There is equivalence to a disobedient child here, standing up bent over in school assembly with their panties around their ankles facing the world and chanting; I will not be naughty, I will not tell fibs, I will honour the United Kingdom's commitment to financial integrity, the FCA will make sure UK banks don't cost the tax payer - well not too much we hope, pray as there are some basket case banks we have to look after that no one knows what to do with. Please sir can I have another ... What are you guys saying here? 

The FSA was not accountable in the past but the FCA will be in the future? This is humiliation personified and I can imagine the FSA team pulling this material together and either laughing or crying, I am not sure which is worse.

The New Program
Enough of these antics, what does the framework actually look like?  

Compliments of the FCA, I think its the FCA and not the FSA, anyway; they have given us a road map for the not prudential regulation on conduct authority. We have to be serious this is not, 'not the nine o'clock news'.

Bring on box 6, I like that dotted line.  Are dotted lines contingent responsibilities or more on the optional end of the spectrum?

Back to Risk
The document states that the FSA is currently working on the details for the required risk model.

In particular, the FSA is examining how to develop a unified methodology which covers different  types of risk - retail conduct, wholesale conduct and prudential, and between firm risk and thematic risk.  This will be covered in future publications.

This I look forwards to reading, sincerely I mean this.  Perhaps the FSA isn't dead after all - take a deep breath.

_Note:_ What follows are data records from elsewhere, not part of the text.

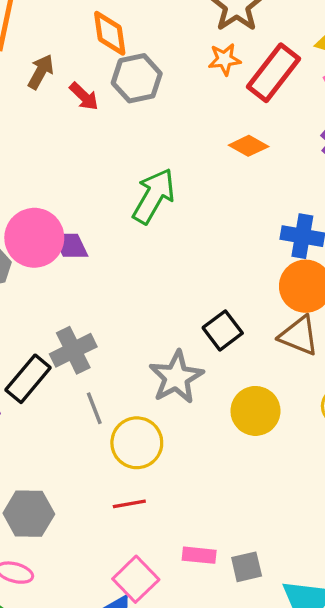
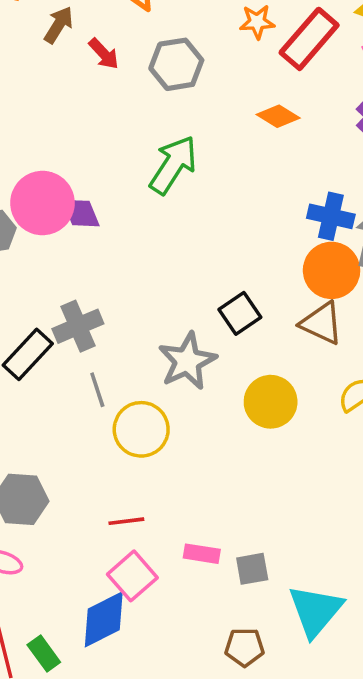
gray hexagon: (137, 78) -> (176, 64), moved
red line: (129, 504) -> (126, 521), moved

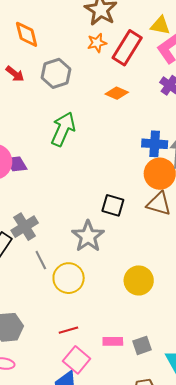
black square: (240, 313) -> (113, 205), turned -30
yellow circle: (271, 402) -> (139, 280), moved

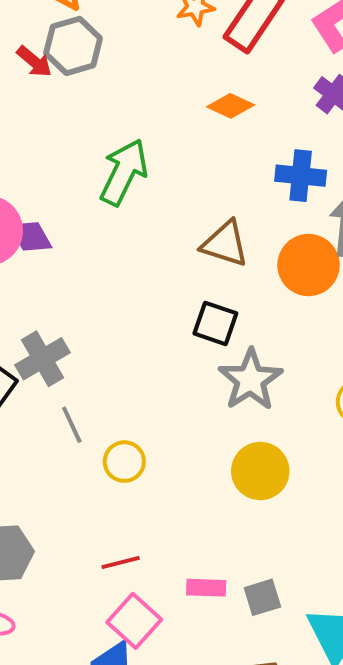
gray hexagon: (56, 73) -> (73, 46), moved
blue cross: (155, 144) -> (301, 176), moved
brown triangle: (159, 204) -> (225, 244), moved
gray star: (88, 236) -> (250, 380), moved
yellow circle: (69, 278) -> (124, 462), size x0.7

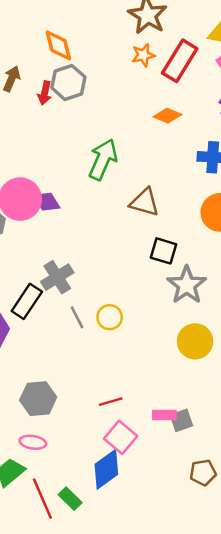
red arrow: (34, 62) -> (45, 93), turned 65
brown triangle: (225, 244) -> (145, 202), moved
yellow circle: (124, 462) -> (110, 317), moved
gray square: (262, 597) -> (181, 420), moved

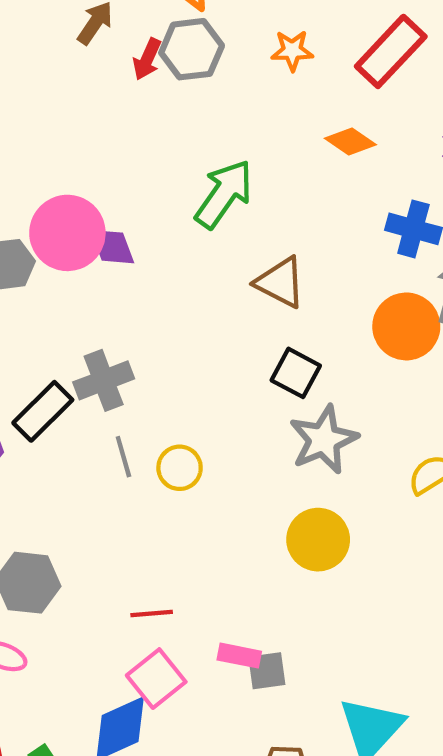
orange star: (143, 55) -> (292, 51), moved

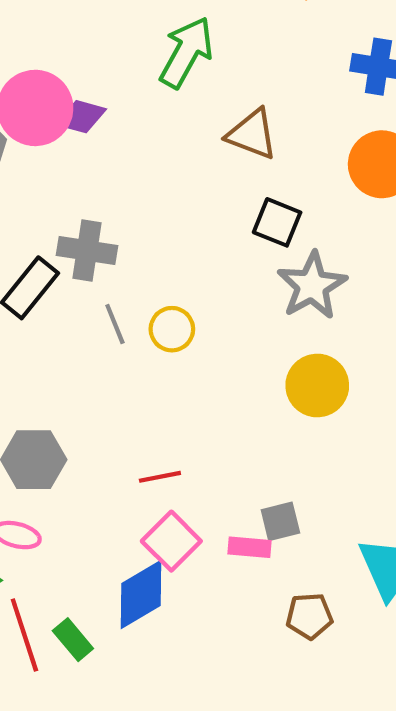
purple diamond: (112, 247) -> (81, 117), turned -48
gray cross: (104, 380) -> (87, 251), turned 36
pink rectangle: (239, 656) -> (249, 547), moved

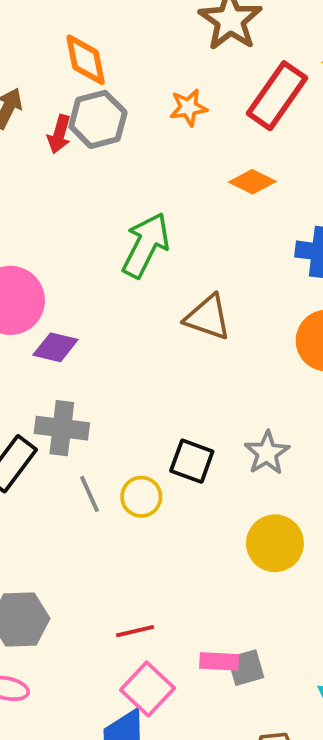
purple diamond: (81, 117) -> (56, 347), moved
black square: (277, 222) -> (192, 461), moved
gray star: (312, 286) -> (267, 453), size x0.7
pink rectangle: (249, 547) -> (219, 661), moved

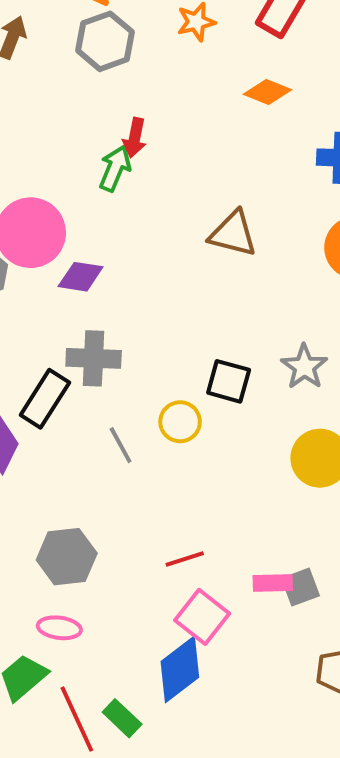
red arrow: (59, 134) -> (135, 138), moved
green arrow: (146, 245) -> (115, 168), moved, size x0.7
gray line: (89, 494) -> (121, 445), moved

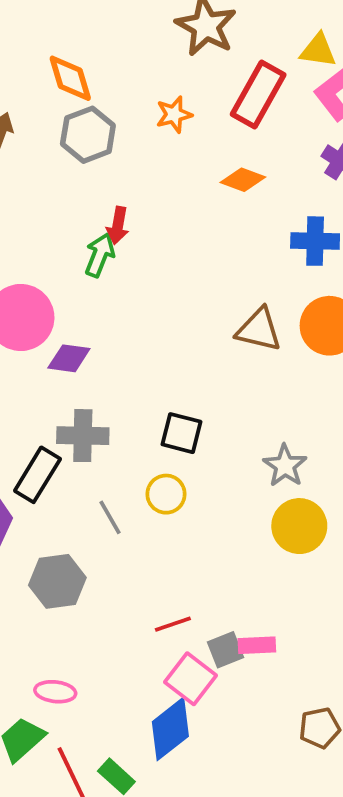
brown triangle: (233, 234) -> (259, 330), moved
gray star: (304, 367) -> (285, 466), moved
black square: (229, 381) -> (182, 433), moved
gray hexagon: (67, 557) -> (57, 581), moved
gray square: (300, 587) -> (225, 650), moved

Hang on a second, what was all this FCA business about then and what does the PRA have to say about the FSA instructing the FCA to build more risk models? 

Don't get "prudential" on me now, you promised you wouldn't.

1 comment:

  1. Martin,

    Looks like you aren't the only one who has this opinion of the FSA becoming the FCA. It seems the FSA is moving the furniture around rather than tackling how to assess whether banks are measuring risk correctly.